Lot Archive
Five: Major J. C. Stott, Royal Fusiliers, late Honourable Artillery Company, who served with S.O.E.’s Force 133 in Jugoslavia and later with 1 Special Force in Italy
1939-45 Star; Italy Star; Defence and War Medals 1939-45; Efficiency Medal, G.VI.R., 1st issue, Territorial, with two additional service clasps (Major J. C. Stott R.F.) on H.A.C. ribbon extremely fine (5) £600-£800
M.I.D. London Gazette 23 May 1946 (Mediterranean theatre).

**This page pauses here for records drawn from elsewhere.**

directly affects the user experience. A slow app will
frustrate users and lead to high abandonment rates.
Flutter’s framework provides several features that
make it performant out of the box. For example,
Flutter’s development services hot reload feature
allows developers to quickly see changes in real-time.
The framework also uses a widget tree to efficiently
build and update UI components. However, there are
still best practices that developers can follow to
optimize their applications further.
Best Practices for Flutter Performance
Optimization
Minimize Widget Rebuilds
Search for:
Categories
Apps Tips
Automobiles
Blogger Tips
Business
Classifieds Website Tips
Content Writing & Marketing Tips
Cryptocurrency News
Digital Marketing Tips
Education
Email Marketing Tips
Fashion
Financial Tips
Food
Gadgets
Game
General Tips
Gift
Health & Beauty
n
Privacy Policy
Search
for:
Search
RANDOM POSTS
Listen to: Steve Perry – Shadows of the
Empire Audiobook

Efficiency Medal 16 April 1940; 1st Clasps 16 April 1943; 2nd Clasp 16 April 1946
John Charles Stott was born in London on 19 September 1908. He served in the ranks of the H.A.C. Infantry from 1928 to 1 October 1939, when he was granted an Emergency Commission as 2nd Lieutenant in the Royal Fusiliers. He served in France with the B.E.F. south of the Somme from April 1940 and on 3 May 1940 joined Syme’s Battalion in Beauman’s Division. Syme’s Battalion was distinguished in holding up the 5th Panzer Division for several hours outside Rouen in the late afternoon of 8 June, before being forced to retire south of the Seine. During the night the remainder of Beaumont’s Division retired across the river. Falling back on Cherbourg, the division was evacuated on 16-17 June, and Stott arrived back in England on 18 June 1940.

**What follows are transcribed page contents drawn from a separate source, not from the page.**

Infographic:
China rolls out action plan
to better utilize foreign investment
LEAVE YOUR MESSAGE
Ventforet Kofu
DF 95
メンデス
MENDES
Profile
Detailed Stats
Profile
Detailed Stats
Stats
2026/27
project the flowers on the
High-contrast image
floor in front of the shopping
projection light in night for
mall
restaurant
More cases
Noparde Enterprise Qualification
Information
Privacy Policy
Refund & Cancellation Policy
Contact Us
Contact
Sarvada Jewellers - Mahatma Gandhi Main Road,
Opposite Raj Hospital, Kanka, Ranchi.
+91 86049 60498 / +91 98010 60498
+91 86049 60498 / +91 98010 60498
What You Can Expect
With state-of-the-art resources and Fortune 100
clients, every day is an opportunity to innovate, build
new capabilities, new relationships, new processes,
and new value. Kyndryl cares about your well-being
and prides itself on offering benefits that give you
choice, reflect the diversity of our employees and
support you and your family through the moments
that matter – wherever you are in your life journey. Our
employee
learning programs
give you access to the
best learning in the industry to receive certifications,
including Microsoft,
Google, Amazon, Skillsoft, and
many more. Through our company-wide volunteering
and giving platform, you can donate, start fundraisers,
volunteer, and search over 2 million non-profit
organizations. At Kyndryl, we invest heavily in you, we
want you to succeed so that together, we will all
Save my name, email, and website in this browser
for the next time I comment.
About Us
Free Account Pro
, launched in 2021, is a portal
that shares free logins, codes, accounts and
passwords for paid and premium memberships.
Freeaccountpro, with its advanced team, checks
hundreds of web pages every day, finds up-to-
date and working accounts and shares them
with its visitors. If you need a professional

Appointed temporary Captain and War Substantive Lieutenant w.e.f. 1 November 1940, he attended various courses in the U.K. before being posted to the R.A.F. Iraq Levies from 13 July 1942, serving at Basrah, Habbaniya, Hamadan, and finally at Ramleh, until 22 March 1943. He was next posted to M.O.4 G.H.Q. M.E.F., the name, at the time, of the Special Operations Executive in the Middle East, arriving at Cairo on 2 June 1943. Here he underwent parachute training at 4 M.E.T.S. from 15-20 June, and at M.E. 102 in June and July. Fluent in French, fairly fluent in German and Italian, Stott also had a working knowledge of Serbo Croat, having previously spent 9 months in Yugoslavia and Serbia. He consequently served with Force 133 in Yugoslavia from August 1943 to May 1944. He thereafter served with the S.O.E. in Italy with No. 1 Special Force C.M.F., until April 1945.

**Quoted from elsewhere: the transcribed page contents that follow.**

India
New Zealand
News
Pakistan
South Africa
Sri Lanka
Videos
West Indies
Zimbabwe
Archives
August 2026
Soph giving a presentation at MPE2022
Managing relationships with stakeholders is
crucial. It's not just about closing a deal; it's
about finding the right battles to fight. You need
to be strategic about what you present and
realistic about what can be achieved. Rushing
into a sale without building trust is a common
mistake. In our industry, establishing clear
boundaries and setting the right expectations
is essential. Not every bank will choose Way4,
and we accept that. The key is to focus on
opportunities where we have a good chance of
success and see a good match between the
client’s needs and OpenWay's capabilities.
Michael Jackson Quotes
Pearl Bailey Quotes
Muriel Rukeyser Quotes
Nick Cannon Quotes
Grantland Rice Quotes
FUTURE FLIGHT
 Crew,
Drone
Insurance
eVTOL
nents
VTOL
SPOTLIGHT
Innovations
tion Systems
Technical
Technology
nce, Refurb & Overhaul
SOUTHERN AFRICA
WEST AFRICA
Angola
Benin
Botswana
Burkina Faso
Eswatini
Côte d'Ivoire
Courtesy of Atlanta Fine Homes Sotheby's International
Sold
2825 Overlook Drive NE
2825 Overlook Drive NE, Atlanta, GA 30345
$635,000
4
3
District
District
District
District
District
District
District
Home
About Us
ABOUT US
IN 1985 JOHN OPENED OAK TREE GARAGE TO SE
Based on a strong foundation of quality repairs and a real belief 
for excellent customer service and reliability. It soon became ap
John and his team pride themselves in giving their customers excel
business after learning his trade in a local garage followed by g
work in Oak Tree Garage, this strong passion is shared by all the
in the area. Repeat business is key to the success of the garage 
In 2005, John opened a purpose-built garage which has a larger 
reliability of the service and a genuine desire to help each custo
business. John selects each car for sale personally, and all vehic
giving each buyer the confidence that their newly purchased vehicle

Sold with a good quantity of original documents including record of service (Army Form B-199A); Army Medal Office letter enclosing ribbon and rosettes for Efficiency Medal; Officers’ Release Book; a good number of Telegrams from Stott to a Mrs Ross at Huddersfield, seemingly sent every month during 1942-45, though not all present, and mostly with a simple message ‘Am fit and well’; 5 typed letters from S.O.E. officers to Mrs Ross, January-March 1945, advising that ‘her friend, Captain Stott is very fit and well and in the best of spirits’; embroidered cloth parachute wings; National Identity Card and various post-war official service correspondence; and various wartime maps of Europe, two printed on silk.